▶ Work instructions: Would you print out all of the data exactly and keep the pictures out of it?

[[ Data for the task, beginning ]]

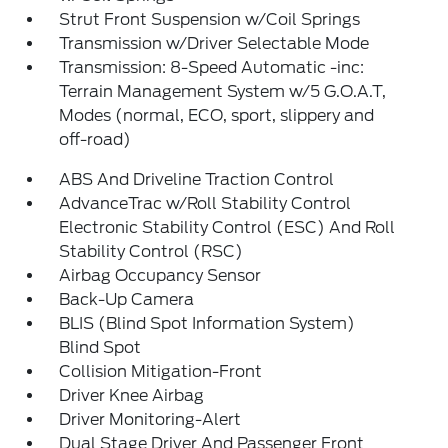
Strut Front Suspension w/Coil Springs
Transmission w/Driver Selectable Mode
Transmission: 8-Speed Automatic -inc:
Terrain Management System w/5 G.O.A.T,
Modes (normal, ECO, sport, slippery and
off-road)
ABS And Driveline Traction Control
AdvanceTrac w/Roll Stability Control
Electronic Stability Control (ESC) And Roll
Stability Control (RSC)
Airbag Occupancy Sensor
Back-Up Camera
BLIS (Blind Spot Information System)
Blind Spot
Collision Mitigation-Front
Driver Knee Airbag
Driver Monitoring-Alert
Dual Stage Driver And Passenger Front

[[ Data for the task, end ]]

▶ Result of this task:
Strut Front Suspension w/Coil Springs
Transmission w/Driver Selectable Mode
Transmission: 8-Speed Automatic -inc:
Terrain Management System w/5 G.O.A.T,
Modes (normal, ECO, sport, slippery and
off-road)
ABS And Driveline Traction Control
AdvanceTrac w/Roll Stability Control
Electronic Stability Control (ESC) And Roll
Stability Control (RSC)
Airbag Occupancy Sensor
Back-Up Camera
BLIS (Blind Spot Information System)
Blind Spot
Collision Mitigation-Front
Driver Knee Airbag
Driver Monitoring-Alert
Dual Stage Driver And Passenger Front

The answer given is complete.